It isn’t easy for many of us boomers to understand the complete obsession young people have with celebrities.  Just last night I heatedly discussed the merits (or not) of Kim Kardashian’s career with my 17 year old daughter.  I looked Ms Kardashian up on Wikipedia and she has a net worth of $68 million!  Did you know that Kim Kardashian has a mobile device video game that ranks #5 most purchased on iTunes – the object of the game is to become a celebrity! Wow!

But teens are not the only ones who follow, listen and even make decisions based on what this or that celebrity says or does.

I recently listened to an interview on CBC’s The Current, with Timothy Caulfield, Research Director at the University of Alberta’s Health Law and Science Policy Group. He’s the author of a new book, titled, “Is Gwyneth Paltrow Wrong About Everything? When Celebrity Culture and Science Clash.” 

His beef with Gwyneth is her detox diet and nutritional advice.  And although he admits that her intention may be noble and that her popular website Goop may encourage fans to eat healthier, her advice on detoxifying the body is just wrong and has no scientific basis.  In his opinion, the problem lies with the enormous influence celebrities have on their followers and that us poor gullible mortals believe everything they say.  He has a point!

I remember a few years back, the Dr. Phil craze, then the Dr. Oz craze!  At first, even I thought Dr. Oz was inspiring, until one day I saw a segment preaching the benefits of the miraculous Dr.
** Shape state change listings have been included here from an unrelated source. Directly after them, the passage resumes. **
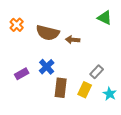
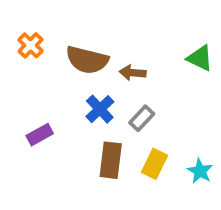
green triangle: (105, 18) -> (200, 58), moved
blue cross: (47, 67) -> (100, 109), moved
gray rectangle: (97, 72) -> (142, 118), moved

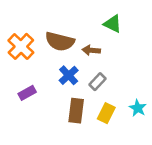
orange cross: (31, 45) -> (21, 46), moved, size x1.5
green triangle: (200, 58) -> (113, 24), moved
cyan star: (200, 171) -> (138, 108), moved

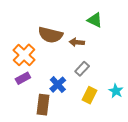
orange cross: (21, 46) -> (24, 55), moved
blue cross: (69, 75) -> (58, 85), moved
brown rectangle: (76, 111) -> (43, 105), moved

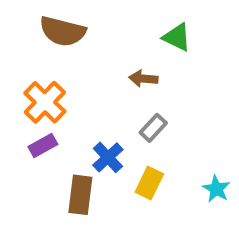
brown semicircle: (50, 35) -> (63, 31), moved
cyan star: (116, 91) -> (216, 189), moved
yellow rectangle: (89, 95) -> (149, 183), moved

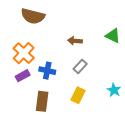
green triangle: (177, 37) -> (113, 36), moved
blue cross: (108, 157) -> (47, 71), moved, turned -35
cyan star: (216, 189) -> (114, 90), moved

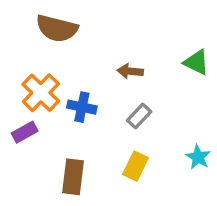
blue cross: (47, 71) -> (82, 107), moved
purple rectangle: (23, 76) -> (25, 132), moved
Oz Morning Wake-up Regime.  Both the mental and physical benefits were many and the routine consisted of 10 easy moves that practically anyone could perform.  What he forgot to mention was that it was actually a series of yoga poses called the Sun Salutation and was invented some, oh … I don’t know, couple thousand years ago in India!  There is no doubt the exercise’s are certainly beneficial … but to claim them as your own?

Celebrities definitely offer entertainment, an escape from our everyday lives and such, but beware … celebrity culture could be dangerous to more than your health!